Lorentz Force

Let us imagine a current $I$ flowing through a conductor with the length $l$. If we place the conducting wire inside a magnetic field with the strength $B$ and field lines perpendicular to the wire, then a force acting on the conductor can be observed. Experimentally it was found that this force is proportional to $I$, $l$, and $B$ which can be written in the following form $$\boxed{F_\perp = IlB}$$ If the orientation of the wire is not perpendicular to the field lines, the force gets smaller by a factor of $\sin\varphi$ where $\varphi$ is the angle between the wire and the field lines: $$F = IlB\sin\varphi$$ This formula can be taken as the absolute value of the following cross product: $$\vec{F} = I\vec{l}\times\vec{B}$$ where the vector $\vec{l}$ represents the length and direction of the wire.

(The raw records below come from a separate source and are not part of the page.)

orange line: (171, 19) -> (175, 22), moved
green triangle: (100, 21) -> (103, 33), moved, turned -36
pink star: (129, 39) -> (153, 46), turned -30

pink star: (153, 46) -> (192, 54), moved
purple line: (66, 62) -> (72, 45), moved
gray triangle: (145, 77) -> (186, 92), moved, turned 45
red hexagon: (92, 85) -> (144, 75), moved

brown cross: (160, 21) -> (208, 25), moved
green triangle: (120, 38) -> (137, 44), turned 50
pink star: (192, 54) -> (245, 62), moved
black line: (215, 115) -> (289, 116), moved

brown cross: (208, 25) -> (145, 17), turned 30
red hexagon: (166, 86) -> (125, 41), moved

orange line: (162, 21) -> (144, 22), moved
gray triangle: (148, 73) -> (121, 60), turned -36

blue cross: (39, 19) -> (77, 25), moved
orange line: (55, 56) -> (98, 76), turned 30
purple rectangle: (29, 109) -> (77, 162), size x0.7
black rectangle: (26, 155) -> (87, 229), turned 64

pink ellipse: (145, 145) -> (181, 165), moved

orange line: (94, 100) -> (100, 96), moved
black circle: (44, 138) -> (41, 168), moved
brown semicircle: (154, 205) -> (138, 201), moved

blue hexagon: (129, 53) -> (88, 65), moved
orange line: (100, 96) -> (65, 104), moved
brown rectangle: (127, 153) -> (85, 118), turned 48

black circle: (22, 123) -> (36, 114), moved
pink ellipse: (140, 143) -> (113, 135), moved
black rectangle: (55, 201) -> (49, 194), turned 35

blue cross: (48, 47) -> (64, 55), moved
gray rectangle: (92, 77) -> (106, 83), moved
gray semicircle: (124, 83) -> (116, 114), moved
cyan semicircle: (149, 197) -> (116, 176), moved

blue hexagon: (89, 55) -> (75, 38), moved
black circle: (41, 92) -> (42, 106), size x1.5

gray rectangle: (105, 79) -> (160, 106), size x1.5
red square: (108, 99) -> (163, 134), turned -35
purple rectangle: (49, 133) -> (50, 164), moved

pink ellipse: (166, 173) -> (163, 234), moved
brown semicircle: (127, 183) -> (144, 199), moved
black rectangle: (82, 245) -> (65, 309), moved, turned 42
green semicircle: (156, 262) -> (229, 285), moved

The force acts therefore perpendicular to the direction of the wire and the magnetic field lines. This fact is illustrated in the following figure showing a wire with the length and direction $\vec{l}$ inside a magnetic field $\vec{B}$ under an angle $\alpha$ with respect to the field lines. We now want to derive the force that acts on a single charge $q$, an electron for instance. Since the current $I$ is created by the electrons moving inside the wire, the length $\vec{l}$ can be replaced with $\vec{l} = \vec{v}t$ and the current with $I=q/t$. Inserting these two equations leads to the very important and well-known Lorentz force: $$\boxed{\vec{F}_\mathrm{L} = q\vec{v}\times\vec{B}}$$ If there is only a single electron moving inside a magnetic field with the speed $v$ perpendicular to the field lines, the formula simplifies to $$F_\mathrm{L} = evB$$ Due to the fact, that the force acts perpendicular to the velocity vector, it can be treated as a centripetal force. The electron trajectory will therefore be bent to a circle. In order to calculate the radius $R$ of the circle, it is possible to equal the formulas for the centripetal force and Lorentz force: $$evB = \frac{mv^2}{R}$$ Solving this equation to $R$ leads to $$\boxed{R = \frac{mv}{eB}}$$ By replacing $mv$ with the momentum $p$, the resulting formula is even valid for relativistic particles: $$R = \frac{p}{qB}$$ It is therefore used for determining the momenta of particles with the charge $q$ created in particle collisions in the field of high energy physics.